People walking on a crosswalk
John W Banagan/Getty Images

The inversions continue to happen in the yield curve. This Wall Street-speak means that short-term fixed-income investments like bonds are paying more interest than comparable longer-term investments, something that hasn’t happened since 2007.

The latest example is the 3-month Treasury bill (yielding 2.45 percent) slightly inverting with the 10-year Treasury (approximately 2.44 percent). Though, according to Bloomberg data they were also even for part of the morning as well.

“The Fed’s downgrade of economic assessment and expectations has spooked investors sufficiently that the 3-month Treasury yield and 10-year Treasury yield are nearing inversion,” says Greg McBride, CFA, Bankrate’s chief financial analyst. “An inversion is an ominous recessionary indicator, but can precede a recession by as much as two years – so don’t start packing up canned goods and heading for the hills quite yet.”

Approximately two week ago, the 3-month Treasury bill and the 5-year Treasury inverted.

When the yield curve inverts – meaning a shorter-term Treasury bill has a higher yield than a long-term Treasury – it’s predicted every recession back to the late 1960s, McBride says.

Keep in mind that investors usually demand a higher rate of interest for locking up their money longer.

The first Treasury that people buy when risk increases is the 10-year Treasury, says Campbell Harvey, a professor of finance at Duke University.

“What is a safer investment than (the) 10-year Treasury? … When people start buying it, the price goes up, the yield goes down,” Harvey says. “So it’s just a great indicator in terms of kind of the perception of risk.”

Harvey says the recent inversion is a lead indicator of a potential recession.

It’s important to note that the media – and others – follow the spread between the 2-year Treasury and the 10-year Treasury, which have flattened to a spread of around 10 basis points, but haven’t inverted.

Why the 90-day Treasury may be a key Treasury to monitor

Harvey says he wrote his 1986 doctoral dissertation at the University of Chicago about the yield curve, focusing on the comparison between the spread between the five-year note and the 90-day Treasury bill. The latter length is key, because it equals the time in a quarter.

“So, there’s always a lead time.

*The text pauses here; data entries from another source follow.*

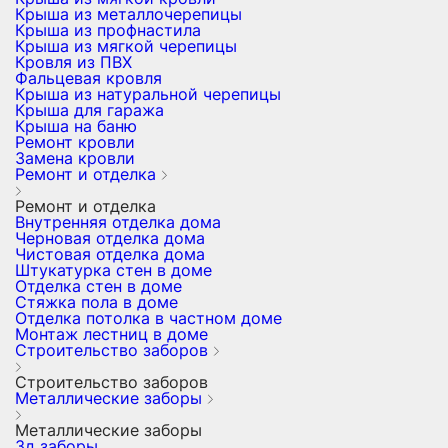
Крыша из металлочерепицы
Крыша из профнастила
Крыша из мягкой черепицы
Кровля из ПВХ
Фальцевая кровля
Крыша из натуральной черепицы
Крыша для гаража
Крыша на баню
Ремонт кровли
Замена кровли
Ремонт и отделка
Ремонт и отделка
Внутренняя отделка дома
Черновая отделка дома
Чистовая отделка дома
Штукатурка стен в доме
Отделка стен в доме
Стяжка пола в доме
Отделка потолка в частном доме
Монтаж лестниц в доме
Строительство заборов
Строительство заборов
Металлические заборы
Металлические заборы
3д заборы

The lead time is empirically anywhere from three quarters to six quarters,” Harvey says.

When the 90-day Treasury bill and the 5-year Treasury inverted, the clock started. If it continues for a full quarter, Harvey says that would forecast a recession beginning in 2020.

But Harvey says that the yield curve inversion isn’t the only item on his watch list. According to U.S. Department of the Treasury data, there was a five basis point spread between the 3-month Treasury bill and the 10-year Treasury yesterday.

If the two-year Treasury is higher than the 10-year Treasury, this is an inverted yield curve. Under normal circumstances, a longer-term Treasury should have a higher yield than one with a shorter time horizon.

Even though comparing the 10-year Treasury and the two-year Treasury is a common comparison, there are other comparisons to use.

There are more economic indicators than just the yield curve

Harvey refers to these indicators as the four horsemen:

  • Duke CFO survey: 82 percent of U.S. CFO’s surveyed believe a recession will have begun by the end of 2020.
  • Anti-growth trade policy: Harvey says most people are looking at the world trade situation – focusing on China and the U.S. Harvey’s more focused on Brexit. “That would cause very significant disruption of trade in Europe,” Harvey says. “Indeed, there’s some countries in Europe that could be in recession already.”
  • Increased market volatility: “That’s essentially associated with people in corporations being more hesitant to make capital investment,” Harvey says.
  • Inverted yield curve: Gradually, the 3-month Treasury bill has been surpassing longer-term treasuries. With the 3-month Treasury bill and the 5-year inverting a couple of weeks ago. And the 3-month Treasury bill and the 10-year Treasury one basis point apart, according to Bloomberg, on Friday morning.